翌朝、私たちは国境を越えハ国の関に向かっていた。ハ国の先導と合流する地点から外交は始まってるということもあり、今日は商会の車ではなく、ウィリュイさんと同じ車だ。


今からハ国に入るというのに私の頭の中はまだ昨日のことに意識がいっている。



………


「でも、まだルウェリン様が継ぐとは限らないですし予想の範疇でしょう?」


「まだこの事に気が付いている者は少ない。しかしいずれ時間の問題であろう。私が君を見定めていたのは君自身が正しい選択をできる者かどうか自分の目耳で確認したかったからだ。まぁ今は無用であったとも思っているが。」


「無用ですか?」


「私は民の場を知るユーコンが適任だと思う。しかし箱入りのニメレン様であっても君が傍に居ればそう誤ることもあるまいと今は思う。どちらとなっても変わりはないなら私の杞憂だった。」


「いえ、それだと私がどちらかに嫁ぐことが決定しているようでは?」


「今更これだけの事を成して大衆となれるとでもお思いか?他国へなぞ、周りが許さない。現に既に囲われているであろう。」


騎士団の庇護から商会主、軍部に関わり、今では偽りとはいえ妃候補…確かに私は常に囲われてる。今回だって私への護衛は無くとも騎士や兵の配置は私に考慮したものだ。

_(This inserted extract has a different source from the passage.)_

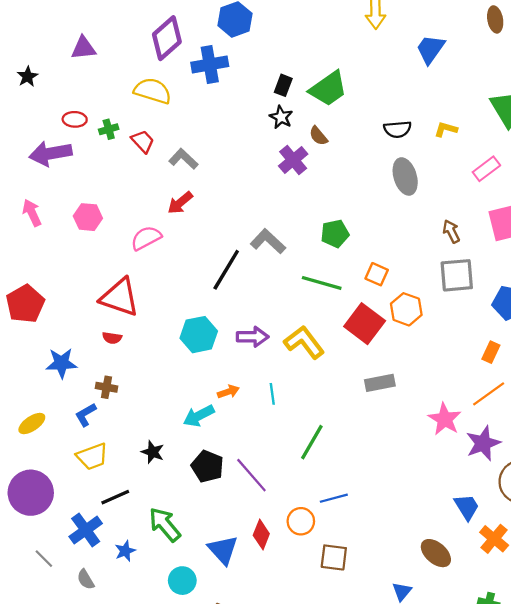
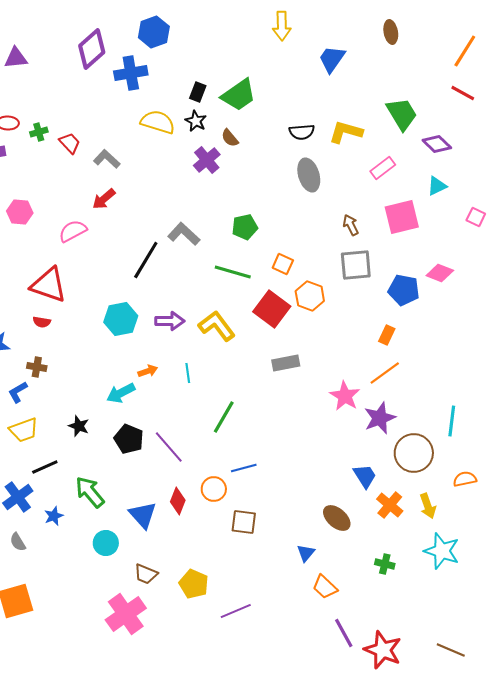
yellow semicircle: (153, 91) -> (158, 122), moved
yellow L-shape: (446, 129) -> (346, 132), size x1.6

「今後君を利用したい者や疎む者も出てくるだろう。これも年寄りの要らぬ忠告として許せ。」


「あの…どちらも選ばないという選択はないでしょうか?」


「ふむ、初代王の伝承で最も民に人気のある者は誰か知っておるか?」


初代王の伝承…ロ国に伝わるお話だっけ。私が魔女なんて呼ばれるのもインジギルカ王がその話になぞらえたのが発端だ。


「それは主役の初代王でしょう。」


「いいや違う、魔女だ。」


「へ?」


「初代王も彼女が命を賭して力を振るわねば王となることがなかった。小さいながらも特別な力、より大衆に近い存在、それが民に慕われる理由だろう。」


あれ、侮蔑や卑下する言葉じゃないってのは知ってたけれどそんな人物になぞらえられてたの?思いのほかインジギルカ王って私の事認めてくれていたんだと今になって知った。


………


結局その後も、のらりくらりとミーバンガム氏から明確な回答は得られなかった。彼がどういった意図で初代王の伝承を持ち出したのかわからない。でもなんだか私にとって不本意な結果となるぞと言われているような気はする。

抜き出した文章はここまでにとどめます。